Over de woorden ‘zo nodig’: als bijvoorbeeld het bezwaarschrift door het bestuursorgaan wordt ontvangen na 2014 (en het bestuursorgaan vóór 2015 geen eerder bezwaarschrift tegen hetzelfde besluit heeft ontvangen), dan volgt al uit de eerste en tweede volzin dat de nieuwe bedragen gelden. In zo’n geval wijkt de derde volzin niet af van de eerste en tweede volzin.

Vijfde lid: Met het oog op de leesbaarheid is de reikwijdte van het vierde lid beperkt tot bezwaar, administratief beroep en beroep bij de bestuursrechter. Het vijfde lid regelt dat het overgangsrecht van het vierde lid ook geldt voor de andere procedures waarop het Besluit proceskosten bestuursrecht van toepassing is, zoals een verzoek om voorlopige voorziening, verzet, verzoek om herziening, hoger beroep, beroep in cassatie, incidenteel hoger beroep, incidenteel beroep in cassatie en het verzoek om schadevergoeding, bedoeld in artikel 8:88, eerste lid, Awb.

Artikel V (inwerkingtreding)

Deze regeling treedt op dezelfde datum in werking als het Besluit van 27 oktober 2014 tot wijziging van het Besluit proceskosten bestuursrecht in verband met een verruiming van de regeling voor samenhangende zaken (Stb. 2014, 411). Dat betekent dat het Besluit proceskosten bestuursrecht met ingang van 1 januari 2015 zowel wordt gewijzigd door deze regeling als door genoemd wijzigingsbesluit. Artikel II van het wijzigingsbesluit regelt dat het Besluit proceskosten bestuursrecht ‘zoals dat luidde voor 1 januari 2015’ van toepassing blijft op een voor die datum bekendgemaakte beslissing op een bezwaar of administratief beroep en op een voor die datum bekendgemaakte uitspraak van een bestuursrechter. Dat overgangsrecht gaat dus nog uit van een andere peildatum dan het overgangsrecht in artikel IV, vierde lid, van deze indexeringsregeling.

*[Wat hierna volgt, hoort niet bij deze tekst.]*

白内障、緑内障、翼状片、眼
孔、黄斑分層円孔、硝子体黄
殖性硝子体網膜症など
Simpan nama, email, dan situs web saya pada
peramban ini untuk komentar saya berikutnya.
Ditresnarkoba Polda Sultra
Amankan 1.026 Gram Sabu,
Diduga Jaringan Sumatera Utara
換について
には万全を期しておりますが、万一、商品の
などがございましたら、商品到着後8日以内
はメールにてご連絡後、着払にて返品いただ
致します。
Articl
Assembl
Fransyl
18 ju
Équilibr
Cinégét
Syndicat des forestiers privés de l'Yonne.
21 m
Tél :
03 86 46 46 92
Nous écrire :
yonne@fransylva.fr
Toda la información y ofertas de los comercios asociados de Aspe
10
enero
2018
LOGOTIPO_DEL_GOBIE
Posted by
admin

Artikel II van het wijzigingsbesluit geldt uitsluitend voor artikel I van dat besluit, dus voor de verruiming van de regeling voor samenhangende zaken.

De Minister van Veiligheid en Justitie, I.W. Opstelten


X Noot
1

Voorstel van wet tot wijziging van de Algemene wet bestuursrecht, de Wet griffierechten burgerlijke zaken en de Wet op het hoger onderwijs en wetenschappelijk onderzoek in verband met aanpassing van griffierechten, Kamerstukken 33 757.

X Noot
2

Kamerstukken II 2014/15, 33 757, nr. 8.

X Noot
3

Vgl. Kamerstukken II 2012/13, 33 455, nr. 3, p. 2.